And then, well, about a decade ago, we started saying, you know what? We should put TLS everywhere because that enables us to stop man in the middle attacks and people intercept in our data. Great. That is definitely an improvement of security. And it really came around with, you know, things like let's encrypt and HBS everywhere, becoming ubiquitous and free to the extent that, you know, every modern browser now does it. In fact, HBS everywhere has been retired a year ago because every browser just does it as standard. That's great. That's an improvement. Unfortunately, it doesn't stop all attacks because there are many network level attacks that are not man in the middle, such as a malicious, compromising the device and being able to naturally move across the network, the network, which is in a trusted domain of our moat system. So this is the problem, because this is exactly how VPNs work.

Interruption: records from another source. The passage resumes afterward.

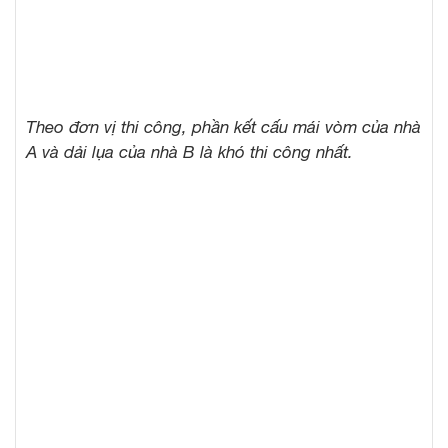
Theo đơn vị thi công, phần kết cấu mái vòm của nhà
A và dải lụa của nhà B là khó thi công nhất.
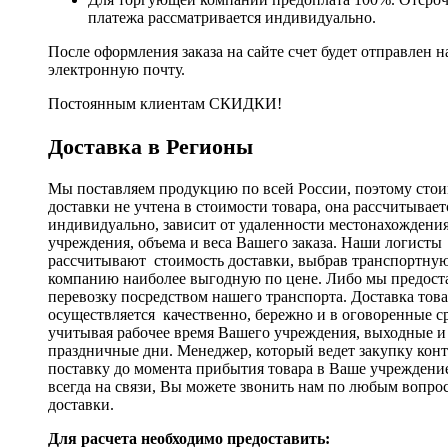
платежа рассматривается индивидуально.
После оформления заказа на сайте счет будет отправлен н
электронную почту.
Постоянным клиентам СКИДКИ!
Доставка в Регионы
Мы поставляем продукцию по всей России, поэтому стои
доставки не учтена в стоимости товара, она рассчитывает
индивидуально, зависит от удаленности местонахождени
учреждения, объема и веса Вашего заказа. Наши логисты
рассчитывают стоимость доставки, выбрав транспортну
компанию наиболее выгодную по цене. Либо мы предост
перевозку посредством нашего транспорта. Доставка тов
осуществляется качественно, бережно и в оговоренные с
учитывая рабочее время Вашего учреждения, выходные и
праздничные дни. Менеджер, который ведет закупку кон
поставку до момента прибытия товара в Ваше учреждени
всегда на связи, Вы можете звонить нам по любым вопро
доставки.
Для расчета необходимо предоставить:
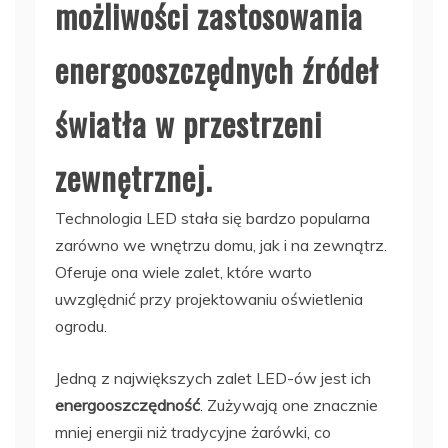
możliwości zastosowania
energooszczędnych źródeł
światła w przestrzeni
zewnętrznej.
Technologia LED stała się bardzo popularna
zarówno we wnętrzu domu, jak i na zewnątrz.
Oferuje ona wiele zalet, które warto
uwzględnić przy projektowaniu oświetlenia
ogrodu.
Jedną z największych zalet LED-ów jest ich
energooszczędność
. Zużywają one znacznie
mniej energii niż tradycyjne żarówki, co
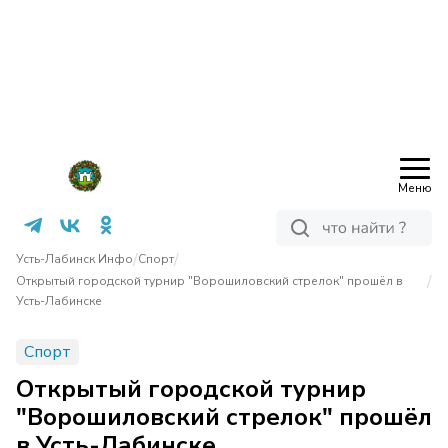
Меню
/
/
Усть-Лабинск Инфо
Спорт
/
Открытый городской турнир "Ворошиловский стрелок" прошёл в
Усть-Лабинске
Спорт
Открытый городской турнир
"Ворошиловский стрелок" прошёл
в Усть-Лабинске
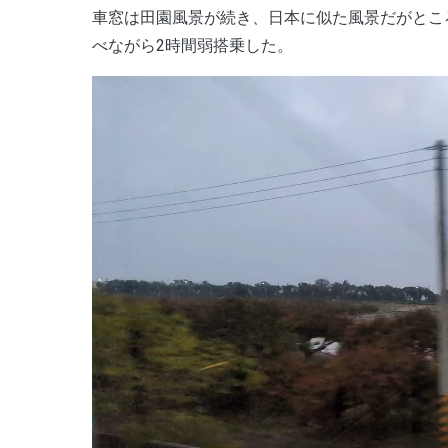
車窓は田園風景が続き、日本に似た風景だがとこ
べながら2時間弱搭乗した。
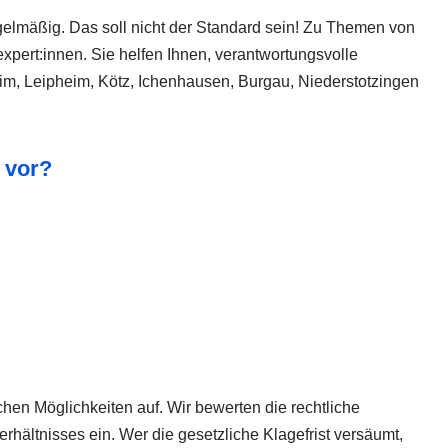
egelmäßig. Das soll nicht der Standard sein! Zu Themen von
xpert:innen. Sie helfen Ihnen, verantwortungsvolle
eim, Leipheim, Kötz, Ichenhausen, Burgau, Niederstotzingen
 vor?
ichen Möglichkeiten auf. Wir bewerten die rechtliche
rhältnisses ein. Wer die gesetzliche Klagefrist versäumt,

Now, I know you can do things like split tunnel limb, but the native functionality is you get access to the whole network. So then we started saying, well, let's let's segment the network. Let's make it so that you can't just laterally move across everything. And that is potentially improvement because a malicious cannot move packets. But what about if they're able to circumvent the segmentation, they're able to move across devices and naturally move. And this is obviously happening because we have unfortunately so many cyber attacks today and yes, then probably into the future. So then 10 years ago, we started conceptualizing the idea of zero trust, how to effectively say always validate, you know, rather than being trust, but verify always explicitly, explicitly validate if people can be trusted and it's an overused term, throw a rock on the internet and you'll hit every single vendor talking about zero trust in different ways.
It is a very wooly term, but let's look at how we look at it at least. So instead of having just our basic network of approach, we need to have a concept of device identity of user identity so that we can explicitly say, who is a thing, should it be able to communicate, you know, authentication, authorization being explicitly done now in our world that authentication authorization should be done before any connectivity can be take place before any data packets can take place. So in our opinion, it mandates using embedded strong cryptography using X 5 0 9 certificates. Now PKI and X 5 0 9 are complicated things. Luckily there are ways in which you can massively abstract away the complexity. This is an overview of how our open source project does it. In fact, this is a simple overview. This may look complicated at first view, but there's a five part blog, which goes super, super deep into how we built this and made it simple.
The key point is that you are able to now explicitly know every single endpoint, rather than looking at IP addresses and having some trust of the network. Because if you're using IP addresses, you are trusting a network. So instead we're able to basically stop a device from sending packets. If it isn't trusted, what if though, a user is able to exploit the device because it happens to be on the same network, even if it has a, maybe they have an identity, which we don't know has been compromised. Well, this is where we have to bring in the second privilege. The second principle of least privilege where by default, nothing can talk to anything else. There should be no access. It, it should not fail open. There are products which recently have been shown, even though they call themselves zero trust to fail open. I, if you don't authenticate, then it just opens up and gives access.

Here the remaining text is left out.